Les composants chinois désormais bannis aux États-Unis : ce que ça change

Par: Michael Korgs | aujourd'hui, 16:07

La Commission fédérale des communications américaine (FCC) a franchi un cap décisif le 22 juillet 2026 : tout appareil intégrant un composant électronique issu d'une entreprise chinoise placée sur liste noire — Huawei, ZTE, Hikvision, Dahua ou Hytera — se verra désormais refuser la certification aux États-Unis. Ce n'est plus le produit fini qui est visé, mais ce qui se trouve à l'intérieur. Pour les fabricants du monde entier qui s'approvisionnaient discrètement en puces chinoises, la marge de manœuvre vient de disparaître.

La faille comblée

Depuis 2022, la FCC interdisait la vente directe d'équipements Huawei et ZTE sur le marché américain. Mais une brèche persistait : un fabricant tiers pouvait intégrer des semi-conducteurs ou des modules logiques issus de ces mêmes entreprises dans ses propres produits, et les commercialiser sans encombre.
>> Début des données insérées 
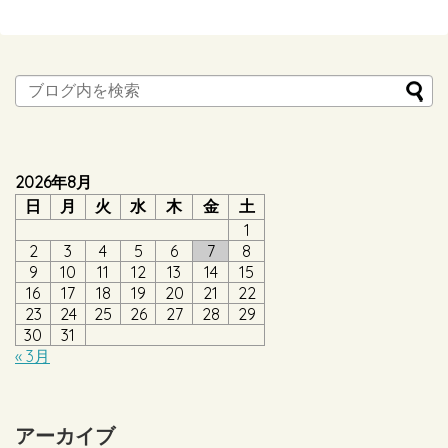
2026年8月
日
月
火
水
木
金
土
1
2
3
4
5
6
7
8
9
10
11
12
13
14
15
16
17
18
19
20
21
22
23
24
25
26
27
28
29
30
31
« 3月
アーカイブ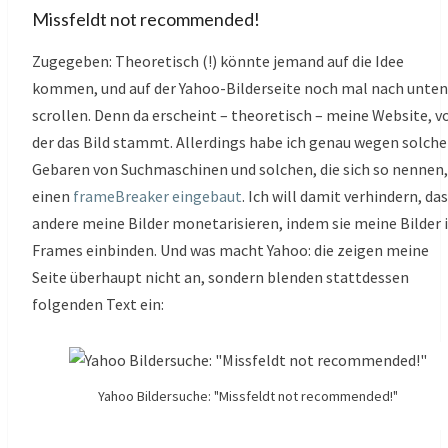
Missfeldt not recommended!
Zugegeben: Theoretisch (!) könnte jemand auf die Idee
kommen, und auf der Yahoo-Bilderseite noch mal nach unten
scrollen. Denn da erscheint – theoretisch – meine Website, v
der das Bild stammt. Allerdings habe ich genau wegen solche
Gebaren von Suchmaschinen und solchen, die sich so nennen,
einen
frameBreaker eingebaut
. Ich will damit verhindern, da
andere meine Bilder monetarisieren, indem sie meine Bilder 
Frames einbinden. Und was macht Yahoo: die zeigen meine
Seite überhaupt nicht an, sondern blenden stattdessen
folgenden Text ein:
Yahoo Bildersuche: "Missfeldt not recommended!"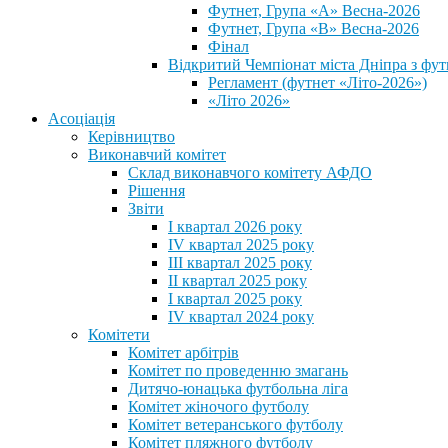
Футнет, Група «А» Весна-2026
Футнет, Група «В» Весна-2026
Фінал
Відкритий Чемпіонат міста Дніпра з фут
Регламент (футнет «Літо-2026»)
«Літо 2026»
Асоціація
Керівництво
Виконавчий комітет
Склад виконавчого комітету АФДО
Рішення
Звіти
I квартал 2026 року
IV квартал 2025 року
III квартал 2025 року
II квартал 2025 року
I квартал 2025 року
IV квартал 2024 року
Комітети
Комітет арбітрів
Комітет по проведенню змагань
Дитячо-юнацька футбольна ліга
Комітет жіночого футболу
Комітет ветеранського футболу
Комітет пляжного футболу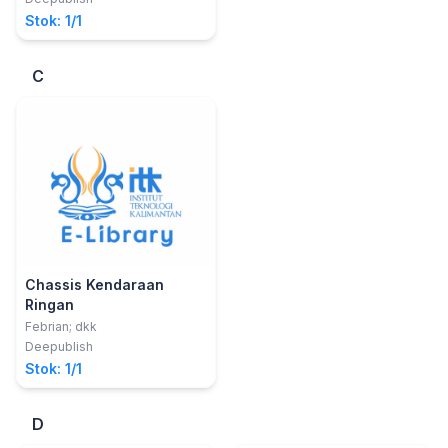
Stok: 1/1
C
Chassis Kendaraan
Ringan
Febrian; dkk
Deepublish
Stok: 1/1
D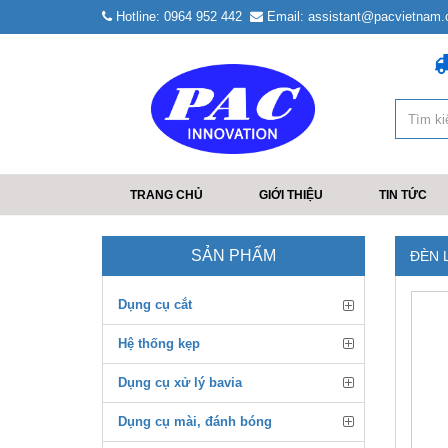
Hotline: 0964 952 442
Email: assistant@pacvietnam
TRANG CHỦ
GIỚI THIỆU
TIN TỨC
SẢN PHẨM
ĐÈN 
Dụng cụ cắt
Hệ thống kẹp
Dụng cụ xử lý bavia
Dụng cụ mài, đánh bóng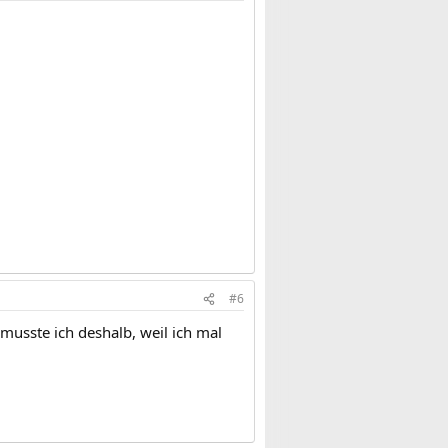
#6
usste ich deshalb, weil ich mal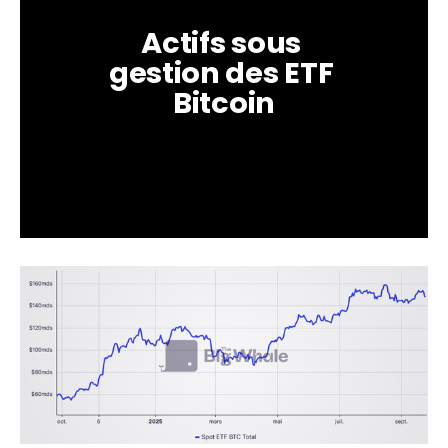
Actifs sous 
gestion des ETF 
Bitcoin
C'est précisément cette voie de contournement que le nouveau texte supprime.

Le président de la FCC, Brendan Carr, a justifié la mesure en expliquant que des « composants compromis, notamment des semi-conducteurs », suffisent à corrompre l'ensemble d'un appareil. La certification américaine exigera désormais une traçabilité complète de la chaîne d'approvisionnement, et non plus seulement l'identité de la marque apposée sur le boîtier.


La FCC étend ses restrictions aux composants électroniques d'origine chinoise, au-delà des seuls appareils finis.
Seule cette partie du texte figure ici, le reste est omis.